Copy the listing below exactly, but skip the pictures.

=== Begin Enclosure ===

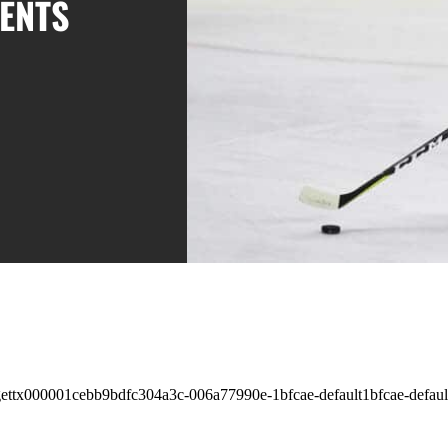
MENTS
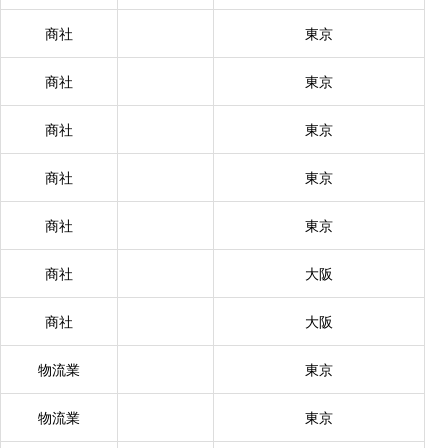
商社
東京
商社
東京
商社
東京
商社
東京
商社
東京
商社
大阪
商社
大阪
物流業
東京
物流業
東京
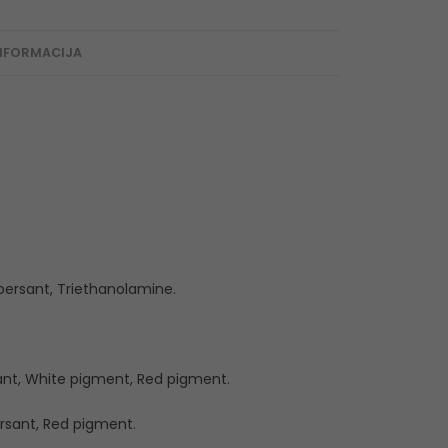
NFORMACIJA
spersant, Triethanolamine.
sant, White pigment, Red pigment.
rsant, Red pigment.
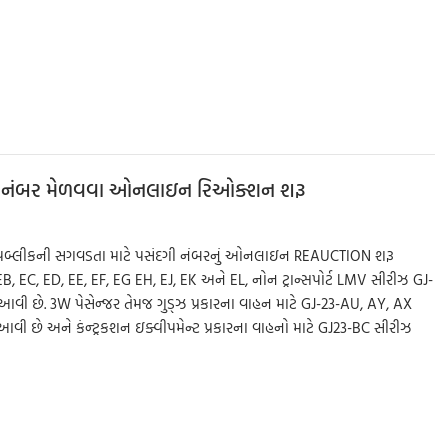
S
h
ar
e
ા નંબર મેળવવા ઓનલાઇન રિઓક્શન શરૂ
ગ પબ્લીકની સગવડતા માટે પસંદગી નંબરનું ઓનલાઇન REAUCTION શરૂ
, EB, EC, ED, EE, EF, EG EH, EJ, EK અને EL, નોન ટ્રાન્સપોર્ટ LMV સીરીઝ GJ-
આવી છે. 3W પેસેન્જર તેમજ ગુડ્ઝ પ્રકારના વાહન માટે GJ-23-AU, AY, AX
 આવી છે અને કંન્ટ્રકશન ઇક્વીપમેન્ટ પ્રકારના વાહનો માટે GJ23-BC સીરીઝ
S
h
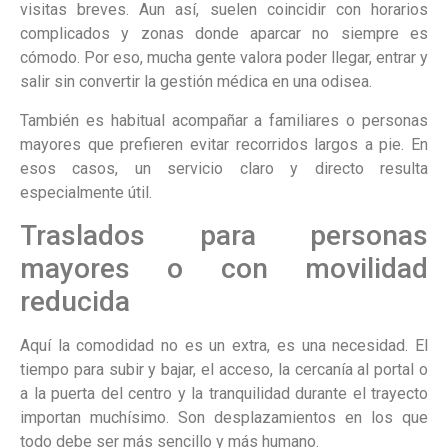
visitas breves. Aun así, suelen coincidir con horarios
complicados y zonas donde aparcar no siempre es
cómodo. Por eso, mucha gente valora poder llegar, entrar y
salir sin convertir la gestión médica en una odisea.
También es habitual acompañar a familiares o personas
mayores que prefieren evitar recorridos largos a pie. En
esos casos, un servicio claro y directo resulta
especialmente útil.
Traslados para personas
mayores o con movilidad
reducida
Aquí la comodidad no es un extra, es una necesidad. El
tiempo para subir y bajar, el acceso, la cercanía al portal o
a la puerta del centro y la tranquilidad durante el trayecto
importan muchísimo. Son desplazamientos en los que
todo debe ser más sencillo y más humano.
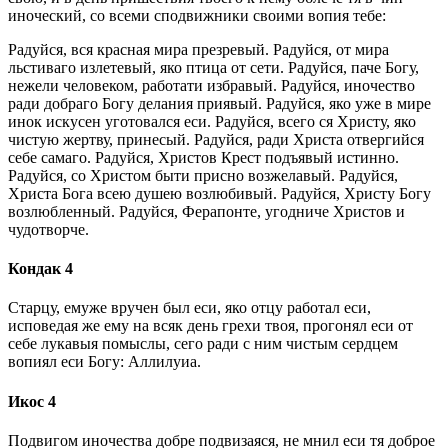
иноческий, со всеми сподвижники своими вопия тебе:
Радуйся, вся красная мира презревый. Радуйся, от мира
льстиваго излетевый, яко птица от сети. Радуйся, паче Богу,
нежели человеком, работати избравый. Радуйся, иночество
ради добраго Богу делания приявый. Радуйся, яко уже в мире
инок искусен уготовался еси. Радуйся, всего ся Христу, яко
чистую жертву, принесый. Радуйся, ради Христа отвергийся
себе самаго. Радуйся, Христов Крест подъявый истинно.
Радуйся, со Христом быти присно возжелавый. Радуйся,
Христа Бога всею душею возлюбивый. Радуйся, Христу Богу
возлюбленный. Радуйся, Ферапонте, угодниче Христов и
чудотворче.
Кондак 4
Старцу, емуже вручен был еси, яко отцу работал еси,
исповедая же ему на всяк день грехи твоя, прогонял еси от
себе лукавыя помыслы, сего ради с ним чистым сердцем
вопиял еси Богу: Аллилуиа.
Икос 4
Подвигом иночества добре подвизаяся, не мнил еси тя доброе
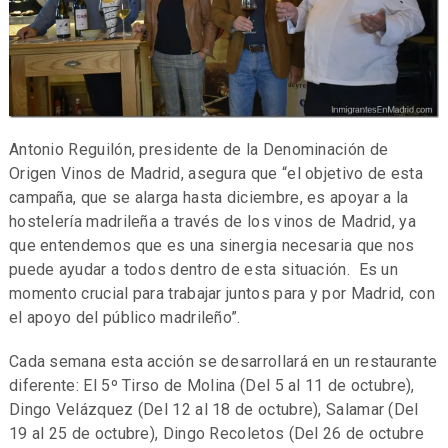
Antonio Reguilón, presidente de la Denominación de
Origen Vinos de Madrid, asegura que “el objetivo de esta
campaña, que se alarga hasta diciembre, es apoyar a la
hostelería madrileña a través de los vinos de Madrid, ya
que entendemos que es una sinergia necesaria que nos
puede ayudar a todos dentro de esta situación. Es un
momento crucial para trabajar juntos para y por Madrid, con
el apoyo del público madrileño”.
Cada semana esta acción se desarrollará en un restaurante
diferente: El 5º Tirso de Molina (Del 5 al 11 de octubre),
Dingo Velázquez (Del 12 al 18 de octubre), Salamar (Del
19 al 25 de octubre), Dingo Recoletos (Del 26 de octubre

=== End Enclosure ===

**Output below:**
MENTS
商社
東京
商社
東京
商社
東京
商社
東京
商社
東京
商社
大阪
商社
大阪
物流業
東京
物流業
東京
NFORMACIJA
spersant, Triethanolamine.
sant, White pigment, Red pigment.
rsant, Red pigment.
S
h
ar
e
ા નંબર મેળવવા ઓનલાઇન રિઓક્શન શરૂ
ગ પબ્લીકની સગવડતા માટે પસંદગી નંબરનું ઓનલાઇન REAUCTION શરૂ
, EB, EC, ED, EE, EF, EG EH, EJ, EK અને EL, નોન ટ્રાન્સપોર્ટ LMV સીરીઝ GJ-
આવી છે. 3W પેસેન્જર તેમજ ગુડ્ઝ પ્રકારના વાહન માટે GJ-23-AU, AY, AX
 આવી છે અને કંન્ટ્રકશન ઇક્વીપમેન્ટ પ્રકારના વાહનો માટે GJ23-BC સીરીઝ
S
h
visitas breves. Aun así, suelen coincidir con horarios
complicados y zonas donde aparcar no siempre es
cómodo. Por eso, mucha gente valora poder llegar, entrar y
salir sin convertir la gestión médica en una odisea.
También es habitual acompañar a familiares o personas
mayores que prefieren evitar recorridos largos a pie. En
esos casos, un servicio claro y directo resulta
especialmente útil.
Traslados para personas
mayores o con movilidad
reducida
Aquí la comodidad no es un extra, es una necesidad. El
tiempo para subir y bajar, el acceso, la cercanía al portal o
a la puerta del centro y la tranquilidad durante el trayecto
importan muchísimo. Son desplazamientos en los que
todo debe ser más sencillo y más humano.
иноческий, со всеми сподвижники своими вопия тебе:
Радуйся, вся красная мира презревый. Радуйся, от мира
льстиваго излетевый, яко птица от сети. Радуйся, паче Богу,
нежели человеком, работати избравый. Радуйся, иночество
ради добраго Богу делания приявый. Радуйся, яко уже в мире
инок искусен уготовался еси. Радуйся, всего ся Христу, яко
чистую жертву, принесый. Радуйся, ради Христа отвергийся
себе самаго. Радуйся, Христов Крест подъявый истинно.
Радуйся, со Христом быти присно возжелавый. Радуйся,
Христа Бога всею душею возлюбивый. Радуйся, Христу Богу
возлюбленный. Радуйся, Ферапонте, угодниче Христов и
чудотворче.
Кондак 4
Старцу, емуже вручен был еси, яко отцу работал еси,
исповедая же ему на всяк день грехи твоя, прогонял еси от
себе лукавыя помыслы, сего ради с ним чистым сердцем
вопиял еси Богу: Аллилуиа.
Икос 4
Подвигом иночества добре подвизаяся, не мнил еси тя доброе
Antonio Reguilón, presidente de la Denominación de
Origen Vinos de Madrid, asegura que “el objetivo de esta
campaña, que se alarga hasta diciembre, es apoyar a la
hostelería madrileña a través de los vinos de Madrid, ya
que entendemos que es una sinergia necesaria que nos
puede ayudar a todos dentro de esta situación. Es un
momento crucial para trabajar juntos para y por Madrid, con
el apoyo del público madrileño”.
Cada semana esta acción se desarrollará en un restaurante
diferente: El 5º Tirso de Molina (Del 5 al 11 de octubre),
Dingo Velázquez (Del 12 al 18 de octubre), Salamar (Del
19 al 25 de octubre), Dingo Recoletos (Del 26 de octubre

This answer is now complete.